Butler, apparently a fan, got an autograph.
Under Butler, Columbia’s administration also encouraged university staff to get involved. Like other institutions, Columbia offered to act as an agent of the national government in funding the war. Columbia staff were encouraged to participate in a liberty bond program, wherein a certain portion of their salaries were deducted and used to buy bonds. In lieu of a more comprehensive taxation bureaucracy, institutions like Columbia stepped in.
Above: Fragments of the speeches given at the Automobile Club; Below, a newspaper article on that same gathering
With the possible exception of Nicholas Murray Butler, no one beat the drum louder than Columbia’s alumni. In fact, prior to the war’s declaration, this was a major source of tension between Columbia students and alumni.
In late 1916, responding to what they thought was the low level of enthusiasm among Columbia students for war preparedness, the alumni invited Major General Leonard Wood to speak on the subject at a gathering of alumni held at the Automobile Club, at 247 West 54th Street. Incomplete fragments of the meeting can be found below, wherein the alumni present (including the mayor of the city, John Purroy Mitchel) and General Wood castigate Columbia students for their failure to enroll in preparedness programs, citing their lack of manliness and resolve. The alumni were deeply disturbed, particularly by the pacifists who seemed to have a strong foothold among the student body (it’s worth noting that those present were happy to announce that 242 Columbia men had gone to the camp at Plattsburg, about 75 of which were undergraduates; at the same meeting they also announced that hundreds of students had attended a pacifist rally. The contrast was not lost on them).
Why exactly the alumni were so jingoistic is difficult to say exactly. It may have been that many of them, particularly those with degrees from the 1880s to 1910s, had a sort of war envy, having missed serving in the Civil War, or chosen not to participate in the Spanish American War, which was much more limited in scope. Historians have noted a similar sentiment in the Southern generation of the post Reconstruction period (there, mixed with the shame of defeat), and indeed it may have extended across the country as well. This, however, is only a guess.
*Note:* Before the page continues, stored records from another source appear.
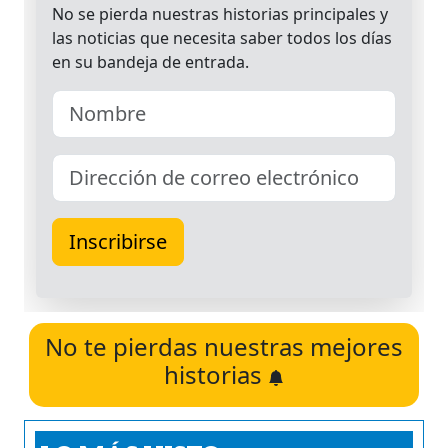
No te pierdas nuestras mejores
historias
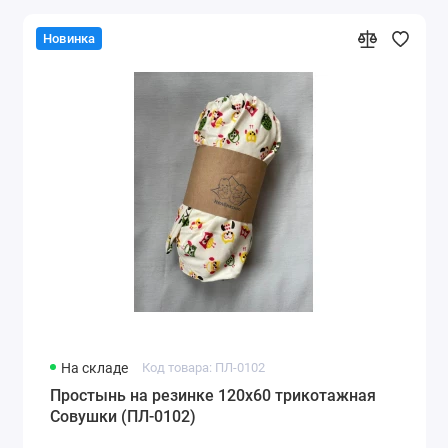
Новинка
На складе
Код товара: ПЛ-0102
Простынь на резинке 120х60 трикотажная
Совушки (ПЛ-0102)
Still, it is clear that the alumni were well invested – even personally invested – in the concept of a war-mobilized Columbia. Indeed, alumni even responded to student anti-war activism in the media, believing that the students were besmirching their alma mater’s good name.
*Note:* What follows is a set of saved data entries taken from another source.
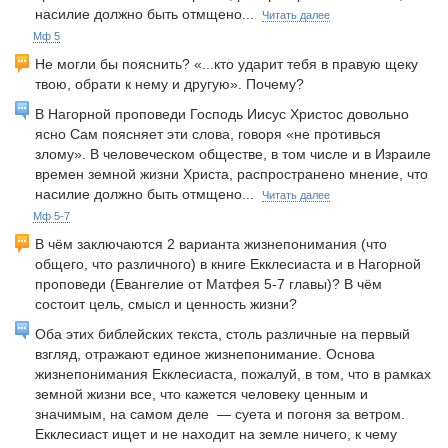
насилие должно быть отмщено...
Читать далее
Мф 5
Не могли бы пояснить? «...кто ударит тебя в правую щеку
твою, обрати к нему и другую». Почему?
В Нагорной проповеди Господь Иисус Христос довольно
ясно Сам поясняет эти слова, говоря «не противься
злому». В человеческом обществе, в том числе и в Израиле
времен земной жизни Христа, распространено мнение, что
насилие должно быть отмщено...
Читать далее
Мф 5-7
В чём заключаются 2 варианта жизнепонимания (что
общего, что различного) в книге Екклесиаста и в Нагорной
проповеди (Евангелие от Матфея 5-7 главы)? В чём
состоит цель, смысл и ценность жизни?
Оба этих библейских текста, столь различные на первый
взгляд, отражают единое жизнепонимание. Основа
жизнепонимания Екклесиаста, пожалуй, в том, что в рамках
земной жизни все, что кажется человеку ценным и
значимым, на самом деле — суета и погоня за ветром.
Екклесиаст ищет и не находит на земле ничего, к чему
When war was declared and pacifist sentiment on campus was either repressed or dissipated, Columbia alumni remained supportive. They paid for various festivities and publications. They comprised of a large component of the Columbia University Battalion.
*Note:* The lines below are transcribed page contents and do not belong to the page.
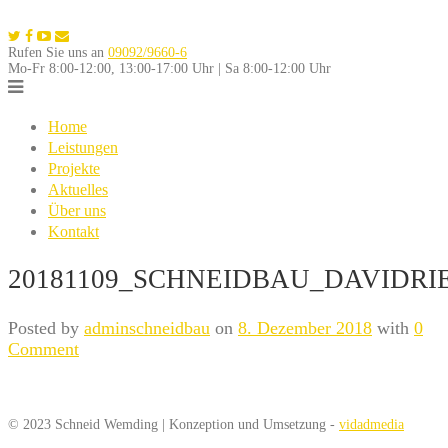
Skip
to
Rufen Sie uns an
09092/9660-6
content
Mo-Fr 8:00-12:00, 13:00-17:00 Uhr | Sa 8:00-12:00 Uhr
Home
Leistungen
Projekte
Aktuelles
Über uns
Kontakt
20181109_SCHNEIDBAU_DAVIDRIE
Posted by
adminschneidbau
on
8. Dezember 2018
with
0
Comment
© 2023 Schneid Wemding | Konzeption und Umsetzung -
vidadmedia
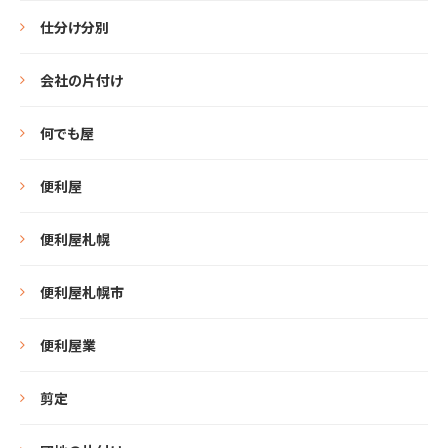
仕分け分別
会社の片付け
何でも屋
便利屋
便利屋札幌
便利屋札幌市
便利屋業
剪定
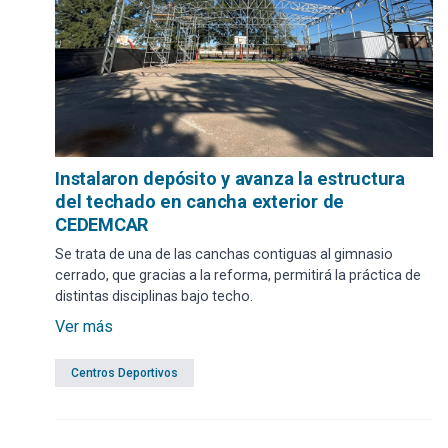
Instalaron depósito y avanza la estructura
del techado en cancha exterior de
CEDEMCAR
Se trata de una de las canchas contiguas al gimnasio
cerrado, que gracias a la reforma, permitirá la práctica de
distintas disciplinas bajo techo.
Ver más
Centros Deportivos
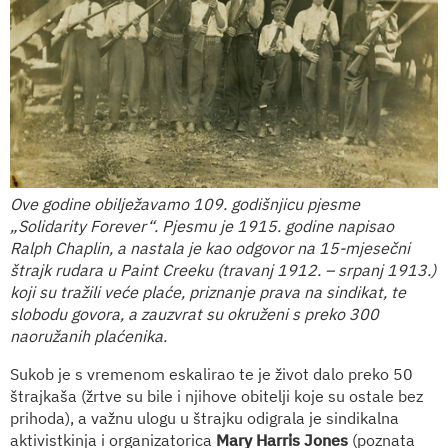
Ove godine obilježavamo 109. godišnjicu pjesme
„Solidarity Forever“. Pjesmu je 1915. godine napisao
Ralph Chaplin, a nastala je kao odgovor na 15-mjesečni
štrajk rudara u Paint Creeku (travanj 1912. – srpanj 1913.)
koji su tražili veće plaće, priznanje prava na sindikat, te
slobodu govora, a zauzvrat su okruženi s preko 300
naoružanih plaćenika.
Sukob je s vremenom eskalirao te je život dalo preko 50
štrajkaša (žrtve su bile i njihove obitelji koje su ostale bez
prihoda), a važnu ulogu u štrajku odigrala je sindikalna
aktivistkinja i organizatorica
Mary Harris Jones
(poznata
Trustees of Columbia University, New York City
It is indeed an honor to be an alumnus of a University with a heart and a spirit that prompts and inspires its leaders to go across the sea to minister to and cheer those of its members who have gone and may go in the service of their country.
I am certain that this thoughtfull (sic) step by Columbia will find a most cordial response in all of us who go – and many must. The silent, but unexpressed appreciation to Columbia for her part in establishing the American University Union by Columbia men will be a lasting tribute to the patriotism fostered the by University and a foundation stone upon which the love of freedom will forever grow.
F.M.A.-K.S.C (in pen) Forrest M. Anderson
Letter of Nov 6, 1917, from the Law office of Locke and Locke, Praetorian Building, Dallas, Texas
Indeed, they could occasionally be opportunistic about the war’s advent, as several ex-pats in Europe were; they saw in the war, and the coming influx of American Columbia graduates, an opportunity to boost the membership of their own alumni social club, the Columbia Paris Association.